Optimizing the Linux TCP Stack: Master Techniques for Handling 10,000+ Concurrent Connections – ITFROMZERO

Table of Contents

Quick Start: Battle-Tested Configuration for High-Load Servers

Is your server slow to respond or dropping connections when traffic spikes? Below are the sysctl.conf parameters I frequently use to resolve these issues. This configuration helped my API system remain stable as CCU (Concurrent Users) surged from 1,000 to 15,000 during flash sales.

First, open the system configuration file:

sudo nano /etc/sysctl.conf

Paste the following optimization configuration at the end of the file:

# Expand port range to avoid ephemeral port exhaustion
net.ipv4.ip_local_port_range = 10000 65535

# Reuse TIME_WAIT sockets faster
net.ipv4.tcp_tw_reuse = 1

# Increase queue for connections in the handshake state (SYN)
net.ipv4.tcp_max_syn_backlog = 8192

# Increase queue limit for established connections
net.core.somaxconn = 8192

# Expand buffer size to 16MB for high-speed connections
net.core.rmem_max = 16777216
net.core.wmem_max = 16777216
net.ipv4.tcp_rmem = 4096 87380 16777216
net.ipv4.tcp_wmem = 4096 65536 16777216

# Enable BBR algorithm to reduce congestion and increase throughput
net.core.default_qdisc = fq
net.ipv4.tcp_congestion_control = bbr

To apply the changes immediately without restarting the server, run the following command:

sudo sysctl -p

Why Default Configurations are the “Enemy” of High-Traffic

Distributions like Ubuntu or CentOS are designed to run well on most hardware. However, default settings are often too conservative. When running Nginx, Redis, or Node.js at high intensity, these limits become bottlenecks.
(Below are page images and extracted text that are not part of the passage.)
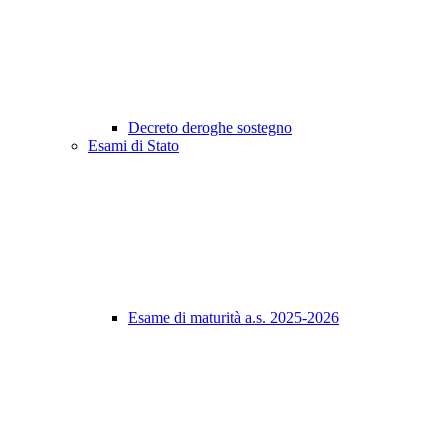
Decreto deroghe sostegno
Esami di Stato
Esame di maturità a.s. 2025-2026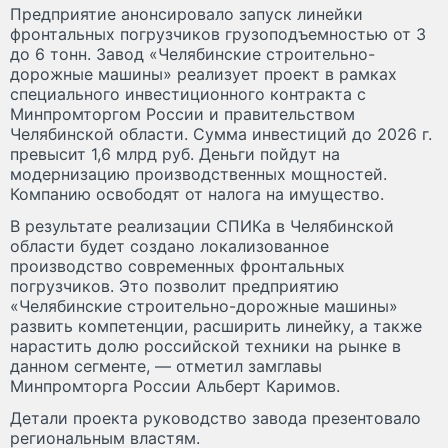
Предприятие анонсировало запуск линейки
фронтальных погрузчиков грузоподъемностью от 3
до 6 тонн. Завод «Челябинские строительно-
дорожные машины» реализует проект в рамках
специального инвестиционного контракта с
Минпромторгом России и правительством
Челябинской области. Сумма инвестиций до 2026 г.
превысит 1,6 млрд руб. Деньги пойдут на
модернизацию производственных мощностей.
Компанию освободят от налога на имущество.
В результате реализации СПИКа в Челябинской
области будет создано локализованное
производство современных фронтальных
погрузчиков. Это позволит предприятию
«Челябинские строительно-дорожные машины»
развить компетенции, расширить линейку, а также
нарастить долю российской техники на рынке в
данном сегменте, — отметил замглавы
Минпромторга России Альберт Каримов.
Детали проекта руководство завода презентовало
региональным властям.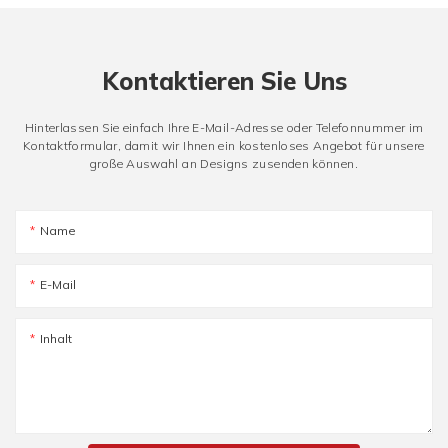
Kontaktieren Sie Uns
Hinterlassen Sie einfach Ihre E-Mail-Adresse oder Telefonnummer im
Kontaktformular, damit wir Ihnen ein kostenloses Angebot für unsere
große Auswahl an Designs zusenden können.
Name
E-Mail
Inhalt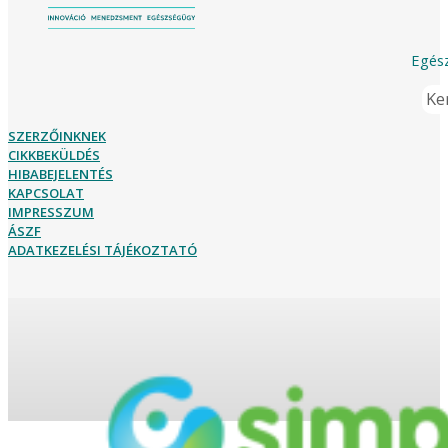
Egész
Ker
SZERZŐINKNEK
CIKKBEKÜLDÉS
HIBABEJELENTÉS
KAPCSOLAT
IMPRESSZUM
ÁSZF
ADATKEZELÉSI TÁJÉKOZTATÓ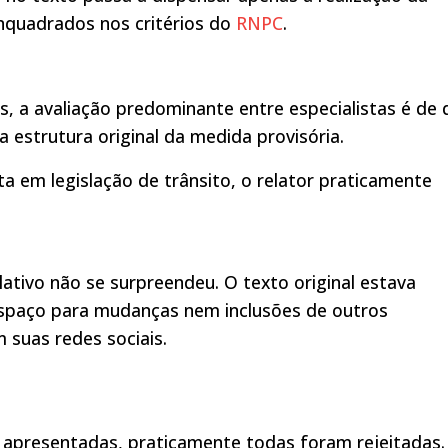
enquadrados nos critérios do
RNPC
.
 a avaliação predominante entre especialistas é de 
 estrutura original da medida provisória.
a em legislação de trânsito, o relator praticamente
tivo não se surpreendeu. O texto original estava
 espaço para mudanças nem inclusões de outros
 suas redes sociais.
 apresentadas, praticamente todas foram rejeitadas.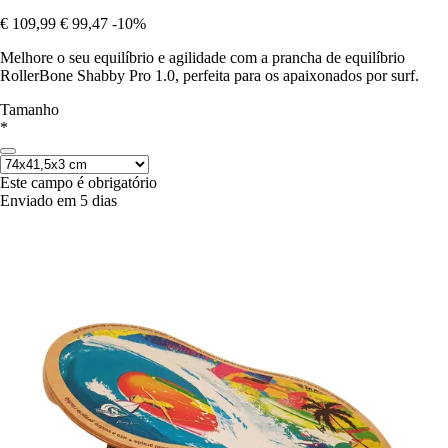
€ 109,99
€ 99,47
-10%
Melhore o seu equilíbrio e agilidade com a prancha de equilíbrio
RollerBone Shabby Pro 1.0, perfeita para os apaixonados por surf.
Tamanho
*
Este campo é obrigatório
Enviado em 5 dias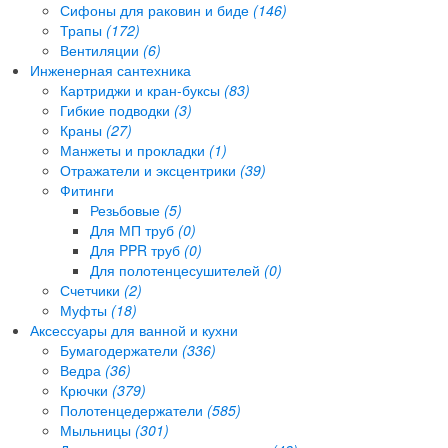
Сифоны для раковин и биде
(146)
Трапы
(172)
Вентиляции
(6)
Инженерная сантехника
Картриджи и кран-буксы
(83)
Гибкие подводки
(3)
Краны
(27)
Манжеты и прокладки
(1)
Отражатели и эксцентрики
(39)
Фитинги
Резьбовые
(5)
Для МП труб
(0)
Для PPR труб
(0)
Для полотенцесушителей
(0)
Счетчики
(2)
Муфты
(18)
Аксессуары для ванной и кухни
Бумагодержатели
(336)
Ведра
(36)
Крючки
(379)
Полотенцедержатели
(585)
Мыльницы
(301)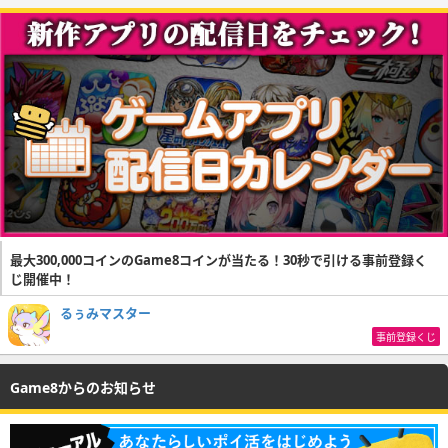
最大300,000コインのGame8コインが当たる！30秒で引ける事前登録く
じ開催中！
るぅみマスター
事前登録くじ
Game8からのお知らせ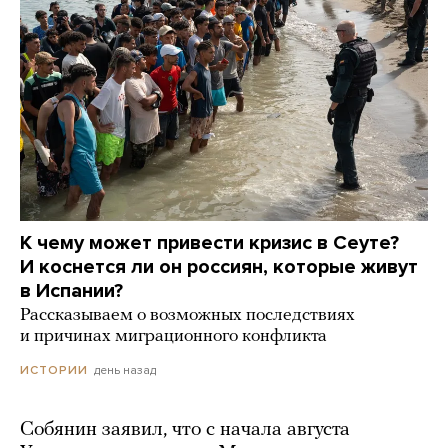
К чему может привести кризис в Сеуте?
И коснется ли он россиян, которые живут
в Испании?
Рассказываем о возможных последствиях
и причинах миграционного конфликта
день назад
ИСТОРИИ
Собянин заявил, что с начала августа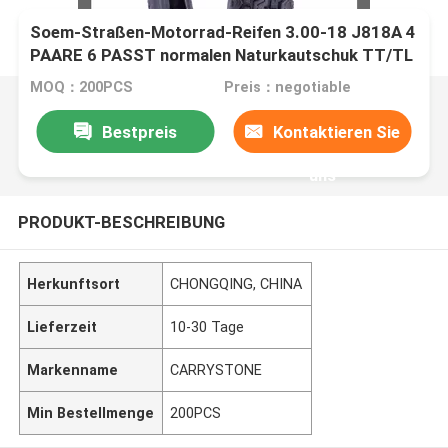
Soem-Straßen-Motorrad-Reifen 3.00-18 J818A 4
PAARE 6 PASST normalen Naturkautschuk TT/TL
zusammen
MOQ：200PCS
Preis：negotiable
Bestpreis
Kontaktieren Sie
uns
PRODUKT-BESCHREIBUNG
Herkunftsort
CHONGQING, CHINA
Lieferzeit
10-30 Tage
Markenname
CARRYSTONE
Min Bestellmenge
200PCS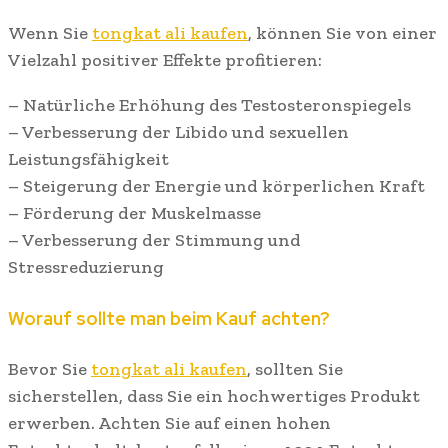
Wenn Sie
tongkat ali kaufen
, können Sie von einer
Vielzahl positiver Effekte profitieren:
– Natürliche Erhöhung des Testosteronspiegels
– Verbesserung der Libido und sexuellen
Leistungsfähigkeit
– Steigerung der Energie und körperlichen Kraft
– Förderung der Muskelmasse
– Verbesserung der Stimmung und
Stressreduzierung
Worauf sollte man beim Kauf achten?
Bevor Sie
tongkat ali kaufen
, sollten Sie
sicherstellen, dass Sie ein hochwertiges Produkt
erwerben. Achten Sie auf einen hohen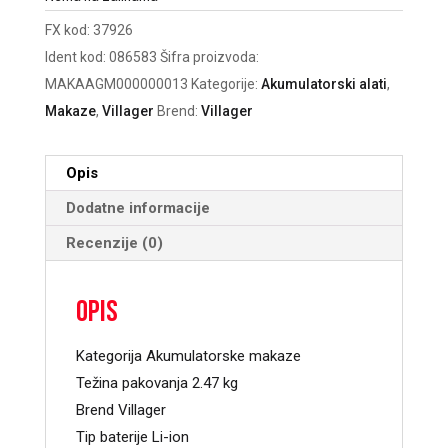
FX kod:
37926
Ident kod:
086583
Šifra proizvoda:
MAKAAGM000000013
Kategorije:
Akumulatorski alati
,
Makaze
,
Villager
Brend:
Villager
Opis
Dodatne informacije
Recenzije (0)
Opis
Kategorija Akumulatorske makaze
Težina pakovanja 2.47 kg
Brend Villager
Tip baterije Li-ion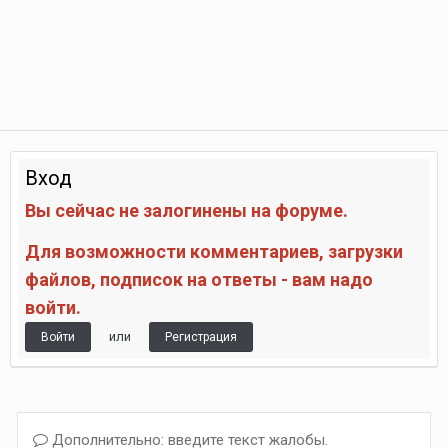
Вход
Вы сейчас не залогинены на форуме.
Для возможности комментариев, загрузки
файлов, подписок на ответы - вам надо
войти.
или
Войти
Регистрация
Дополнительно: введите текст жалобы.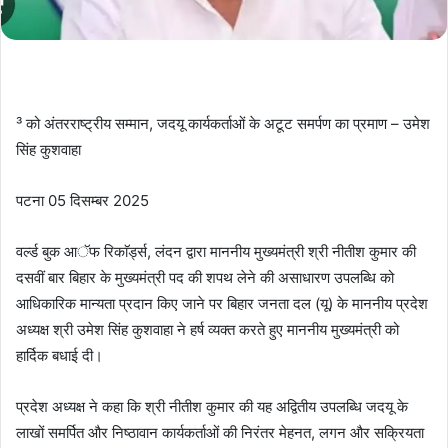
³ को अंतरराष्ट्रीय सम्मान, जदयू कार्यकर्ताओं के अटूट समर्पण का प्रमाण – उमेश
सिंह कुशवाहा
पटना 05 दिसम्बर 2025
वर्ल्ड बुक आॅफ रिकाॅर्ड्स, लंदन द्वारा माननीय मुख्यमंत्री श्री नीतीश कुमार की
दसवीं बार बिहार के मुख्यमंत्री पद की शपथ लेने की असाधारण उपलब्धि को
आधिकारिक मान्यता प्रदान किए जाने पर बिहार जनता दल (यू) के माननीय प्रदेश
अध्यक्ष श्री उमेश सिंह कुशवाहा ने हर्ष व्यक्त करते हुए माननीय मुख्यमंत्री को
हार्दिक बधाई दी।
प्रदेश अध्यक्ष ने कहा कि श्री नीतीश कुमार की यह अद्वितीय उपलब्धि जदयू के
लाखों समर्पित और निष्ठावान कार्यकर्ताओं की निरंतर मेहनत, लगन और सक्रियता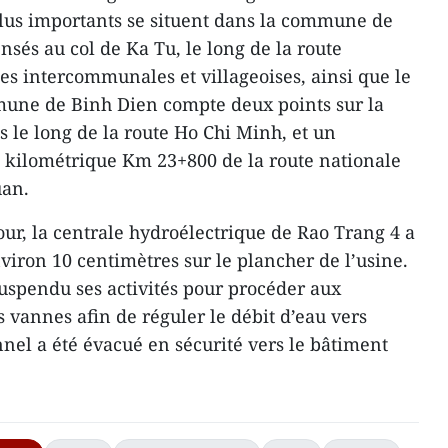
 plus importants se situent dans la commune de
nsés au col de Ka Tu, le long de la route
tes intercommunales et villageoises, ainsi que le
mune de Binh Dien compte deux points sur la
es le long de la route Ho Chi Minh, et un
t kilométrique Km 23+800 de la route nationale
uan.
r, la centrale hydroélectrique de Rao Trang 4 a
viron 10 centimètres sur le plancher de l’usine.
uspendu ses activités pour procéder aux
s vannes afin de réguler le débit d’eau vers
nnel a été évacué en sécurité vers le bâtiment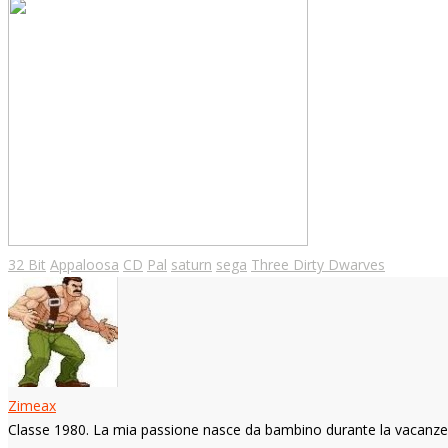
32 Bit
Appaloosa
CD
Pal
saturn
sega
Three Dirty Dwarves
Zimeax
Classe 1980. La mia passione nasce da bambino durante la vacanze n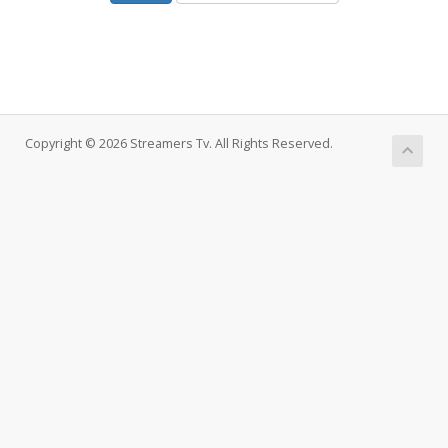
Copyright © 2026 Streamers Tv. All Rights Reserved.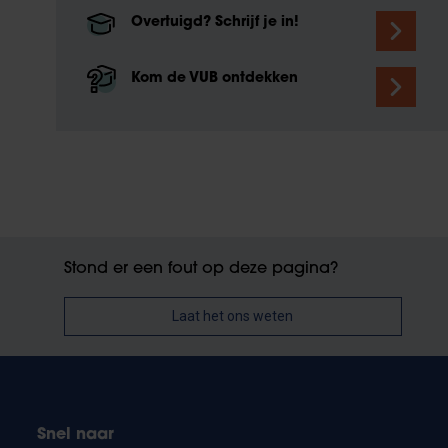
Overtuigd? Schrijf je in!
Kom de VUB ontdekken
Stond er een fout op deze pagina?
Laat het ons weten
Snel naar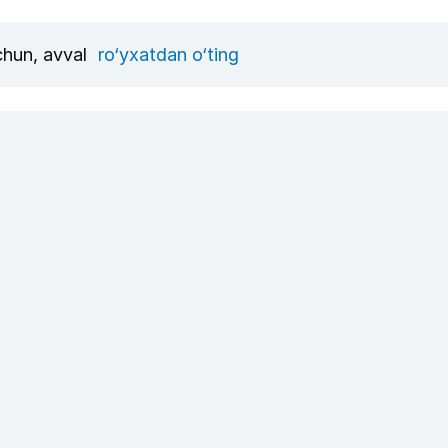
uchun, avval
ro‘yxatdan o‘ting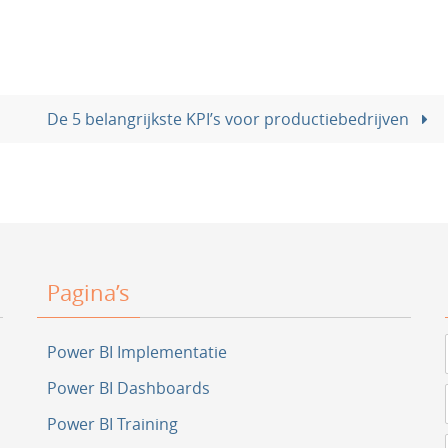
De 5 belangrijkste KPI’s voor productiebedrijven
Pagina’s
Power BI Implementatie
Power BI Dashboards
Power BI Training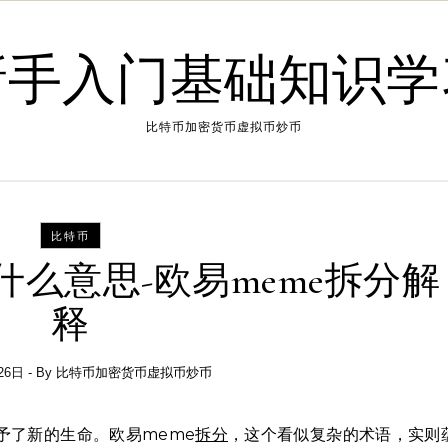
新手入门基础知识学
比特币加密货币虚拟币炒币
比特币
什么意思-欧易meme拆分解
释
26日
- By
比特币加密货币虚拟币炒币
予了新的生命。欧易meme
拆分
，这个看似复杂的术语，实则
Experience shows that the TIME_WAIT state is the most common cause of server hangs. When a connection closes, Linux holds that socket for 60 seconds to ensure stray packets are handled. At 1,000 requests per second, you will quickly run out of available ports, causing the server to refuse new connections even if the CPU is idle.

Backlog Queues and Packet Dropping

Every time a client sends a SYN packet, it waits in the tcp_max_syn_backlog queue. If this queue is only 128 (default), it fills up in milliseconds during an attack or traffic spike. Consequently, users see “Connection Refused” errors or endless loading spinners.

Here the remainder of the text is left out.